Supplied material =>
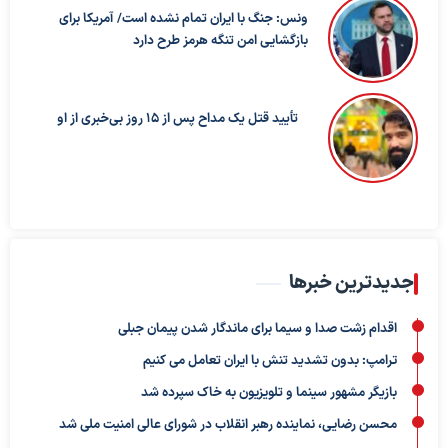
ونس: جنگ با ایران تمام نشده است/ آمریکا برای
بازگشایی امن تنگه هرمز طرح دارد
تأیید قتل یک مداح پس از ۱۵ روز بی‌خبری از او
جدیدترین خبرها
اقدام زشت صدا و سیما برای ماندگار شدن پیمان جبلی
ترامپ: بدون تشدید تنش با ایران تعامل می کنیم
بازیگر مشهور سینما و تلویزیون به خاک سپرده شد
محسن رضایی، نماینده رهبر انقلاب در شورای عالی امنیت ملی شد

Exercise requirements => Output nothing but the lines from the one containing "جدیدترین خبرها" to the end of the listing, both of those included, exactly as given.

Answer =>
جدیدترین خبرها
اقدام زشت صدا و سیما برای ماندگار شدن پیمان جبلی
ترامپ: بدون تشدید تنش با ایران تعامل می کنیم
بازیگر مشهور سینما و تلویزیون به خاک سپرده شد
محسن رضایی، نماینده رهبر انقلاب در شورای عالی امنیت ملی شد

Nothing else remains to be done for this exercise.